As the scope of oceans and freshwater work expands, the field has increasingly welcomed corporate funders. “There is definitely a growing interest in the blue economy and the economic opportunities that oceans present,” Katz said, citing renewed attention from corporations and investment capital. Katz’s colleague Abell pointed out that on the freshwater side, some corporate giving by consumer-facing companies is spurred in part by potential “reputational water risk.” Both large and small companies want to invest in sustainability, Souers Kober said.

Governments have felt the pressure too, generating “a significant increase in multilateral and bilateral aid for oceans,” Katz said. But even where government funding is scarce, political will is an asset. Smith highlighted how Sea Shepherd often partners with governments with stretched economic resources. Meanwhile, collaboratives like Blue Nature Alliance match political will with philanthropic backing. Fundraisers emphasize that this is especially important to facilitate work in politically repressive contexts. For oceans and freshwater organizations, government support, both financial and political, is crucially important—and still short of levels needed to ensure global ocean and freshwater health.

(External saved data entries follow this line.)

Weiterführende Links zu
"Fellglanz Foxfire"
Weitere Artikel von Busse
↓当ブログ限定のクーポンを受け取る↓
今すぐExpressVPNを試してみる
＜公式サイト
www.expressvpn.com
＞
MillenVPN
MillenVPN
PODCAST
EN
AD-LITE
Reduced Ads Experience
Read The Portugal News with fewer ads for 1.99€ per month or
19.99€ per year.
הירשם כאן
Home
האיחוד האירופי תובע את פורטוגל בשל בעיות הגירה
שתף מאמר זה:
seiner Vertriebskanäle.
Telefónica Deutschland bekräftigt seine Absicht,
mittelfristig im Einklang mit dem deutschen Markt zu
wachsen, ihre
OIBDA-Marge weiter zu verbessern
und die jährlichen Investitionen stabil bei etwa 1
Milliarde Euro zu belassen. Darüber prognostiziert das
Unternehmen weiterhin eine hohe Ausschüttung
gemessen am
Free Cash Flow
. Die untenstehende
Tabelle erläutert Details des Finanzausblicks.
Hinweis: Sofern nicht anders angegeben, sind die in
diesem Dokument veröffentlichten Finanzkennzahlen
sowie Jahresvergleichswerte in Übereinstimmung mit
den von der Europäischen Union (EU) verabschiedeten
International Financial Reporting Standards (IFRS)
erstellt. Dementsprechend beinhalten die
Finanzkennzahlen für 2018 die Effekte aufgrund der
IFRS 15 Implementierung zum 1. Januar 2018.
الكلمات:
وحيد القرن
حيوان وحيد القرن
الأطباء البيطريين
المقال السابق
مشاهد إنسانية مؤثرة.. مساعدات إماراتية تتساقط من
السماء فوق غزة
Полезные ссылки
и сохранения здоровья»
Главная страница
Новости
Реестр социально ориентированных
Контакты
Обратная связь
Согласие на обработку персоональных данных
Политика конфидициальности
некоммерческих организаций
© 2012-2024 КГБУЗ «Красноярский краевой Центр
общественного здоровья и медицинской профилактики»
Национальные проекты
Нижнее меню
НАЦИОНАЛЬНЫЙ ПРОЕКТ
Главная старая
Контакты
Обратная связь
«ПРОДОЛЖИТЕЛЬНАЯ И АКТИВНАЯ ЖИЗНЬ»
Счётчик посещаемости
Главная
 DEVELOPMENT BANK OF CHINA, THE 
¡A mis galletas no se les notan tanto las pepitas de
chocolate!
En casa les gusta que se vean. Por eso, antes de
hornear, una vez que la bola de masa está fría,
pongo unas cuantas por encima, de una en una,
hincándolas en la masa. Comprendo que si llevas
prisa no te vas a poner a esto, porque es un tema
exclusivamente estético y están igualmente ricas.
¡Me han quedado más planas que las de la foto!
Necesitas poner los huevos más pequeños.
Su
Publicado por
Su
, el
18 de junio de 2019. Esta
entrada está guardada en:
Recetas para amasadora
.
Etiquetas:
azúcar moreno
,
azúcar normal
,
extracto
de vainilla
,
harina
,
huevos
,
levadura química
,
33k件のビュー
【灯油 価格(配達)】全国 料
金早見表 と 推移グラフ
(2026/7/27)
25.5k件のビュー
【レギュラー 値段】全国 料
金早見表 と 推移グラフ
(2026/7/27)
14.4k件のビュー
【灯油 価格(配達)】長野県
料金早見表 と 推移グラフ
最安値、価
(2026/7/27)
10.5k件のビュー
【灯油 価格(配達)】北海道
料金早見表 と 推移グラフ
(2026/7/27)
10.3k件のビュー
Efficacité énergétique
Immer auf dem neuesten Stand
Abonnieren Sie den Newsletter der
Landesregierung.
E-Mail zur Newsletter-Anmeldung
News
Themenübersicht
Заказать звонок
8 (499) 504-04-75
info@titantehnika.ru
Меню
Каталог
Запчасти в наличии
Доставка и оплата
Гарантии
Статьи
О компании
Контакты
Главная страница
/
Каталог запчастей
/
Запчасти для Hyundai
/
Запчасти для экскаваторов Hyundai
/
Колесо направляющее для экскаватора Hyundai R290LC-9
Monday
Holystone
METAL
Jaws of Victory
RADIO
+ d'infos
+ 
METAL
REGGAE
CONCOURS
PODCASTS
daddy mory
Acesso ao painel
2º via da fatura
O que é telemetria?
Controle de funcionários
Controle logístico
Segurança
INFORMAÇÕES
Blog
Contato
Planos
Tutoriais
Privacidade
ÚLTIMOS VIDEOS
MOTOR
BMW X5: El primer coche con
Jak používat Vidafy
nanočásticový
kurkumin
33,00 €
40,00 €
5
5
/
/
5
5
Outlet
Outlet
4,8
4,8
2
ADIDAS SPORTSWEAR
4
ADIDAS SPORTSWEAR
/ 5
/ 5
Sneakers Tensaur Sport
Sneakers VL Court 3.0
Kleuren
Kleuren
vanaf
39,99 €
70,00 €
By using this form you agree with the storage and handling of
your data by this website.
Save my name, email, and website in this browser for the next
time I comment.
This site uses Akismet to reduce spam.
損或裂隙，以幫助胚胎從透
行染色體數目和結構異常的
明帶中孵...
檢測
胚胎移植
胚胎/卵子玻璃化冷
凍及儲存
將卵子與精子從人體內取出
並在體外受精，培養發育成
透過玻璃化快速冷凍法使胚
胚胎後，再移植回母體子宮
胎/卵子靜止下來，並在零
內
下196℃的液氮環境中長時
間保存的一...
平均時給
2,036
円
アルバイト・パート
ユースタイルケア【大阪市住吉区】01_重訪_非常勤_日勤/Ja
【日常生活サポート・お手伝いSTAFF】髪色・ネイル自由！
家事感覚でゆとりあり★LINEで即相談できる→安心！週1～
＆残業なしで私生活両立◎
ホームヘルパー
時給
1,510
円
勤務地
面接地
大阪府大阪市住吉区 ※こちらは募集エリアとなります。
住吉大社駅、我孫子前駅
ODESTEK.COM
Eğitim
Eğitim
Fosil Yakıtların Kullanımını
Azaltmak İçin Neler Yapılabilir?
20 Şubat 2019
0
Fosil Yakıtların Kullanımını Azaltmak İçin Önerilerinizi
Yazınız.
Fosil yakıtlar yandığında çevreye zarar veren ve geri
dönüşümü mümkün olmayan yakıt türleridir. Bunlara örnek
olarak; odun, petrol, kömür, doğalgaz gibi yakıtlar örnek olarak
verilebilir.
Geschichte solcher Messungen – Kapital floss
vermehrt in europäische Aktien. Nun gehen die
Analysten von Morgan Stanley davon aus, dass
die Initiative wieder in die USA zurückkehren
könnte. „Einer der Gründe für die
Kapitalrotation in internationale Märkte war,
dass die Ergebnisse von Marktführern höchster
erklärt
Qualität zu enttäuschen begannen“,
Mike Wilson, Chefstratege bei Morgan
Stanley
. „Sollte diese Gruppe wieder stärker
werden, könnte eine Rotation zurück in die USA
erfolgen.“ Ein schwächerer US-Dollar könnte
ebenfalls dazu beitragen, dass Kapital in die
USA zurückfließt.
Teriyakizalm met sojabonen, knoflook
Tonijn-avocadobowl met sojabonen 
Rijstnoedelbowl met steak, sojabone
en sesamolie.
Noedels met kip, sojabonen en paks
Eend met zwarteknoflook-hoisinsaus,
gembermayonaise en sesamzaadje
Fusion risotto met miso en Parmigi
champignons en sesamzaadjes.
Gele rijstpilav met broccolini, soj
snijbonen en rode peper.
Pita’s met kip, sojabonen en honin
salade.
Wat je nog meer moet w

But nothing encapsulates the field’s desire to break down silos more than emerging approaches that look beyond ocean/freshwater dichotomies. “What we would love to see,” Abell said, “is more of the ‘source-to-sea’ or ‘ridge-to-reef’ approach that goes from the mountains down to the ocean and recognizes those natural connections.” These connections, which are of increasing interest to multilateral funders like the Global Environment Facility, could transform the field. “Maybe it will increase the competitive tension between ocean and freshwater conservationists,” Katz said, “but maybe it will encourage us to work more together around those integrated systems.”

Sustainable organizations, sustainable water

Fundraisers in oceans and freshwater are heartened to see steady growth in giving. But they also emphasize that to maintain successes, more funding needs to go toward monitoring and maintenance, including regular operations like plastics removal and habitat protection. After celebrating new protected areas, Katz said, “the next phase is the hard work of actually building management—equitable, effective, durable management systems that are going to last. And that work has far fewer funders.” On the freshwater side, Souers Kober agreed. “What we’d like to see funders do more of is commit for the long term,” she said. “These big projects, sometimes they take decades.”

Some funders have responded to this call, prioritizing long-term impact and even shifting to increased unrestricted funding. Fundraisers say they would like more of that. “We’re one of those groups that sticks with it for the long term, but we just need to be persistent and have that ongoing support,” Souers Kober said.

Long-term funding doesn’t just ensure sustainability for oceans and freshwater projects; it also offers growth opportunities for the field. Smith, for example, touts Sea Shepherd’s expanding partnerships with governments on monitoring protected areas, and Houseman emphasizes that digital tools and traceability can strengthen ocean monitoring and maintenance.

Support for oceans and freshwater has been steadily growing as funders emphasize climate change, the social dimensions of water ecosystems and collaboration. But what fundraisers most resoundingly agree upon is that funding is far short of where it should be, especially given water systems’ centrality to life on our planet. “Oceans cover 70% of the earth’s surface,” Katz said. “They provide 50% or more of every breath of oxygen… But the proportion of even environmental funding that is going toward oceans is less than 10%.”

Other fundraisers echo Katz’s lament, highlighting the urgency of increased funding in the face of global challenges like climate change. “Water is life,” Souers Kober said, echoing 2016’s Standing Rock protests. “It’s a fundamental need for our environment and for justice and for our future. And so we need to elevate [it].” Any failure to do so, oceans and freshwater fundraisers warn, is at our own risk—and that of all life on our blue planet.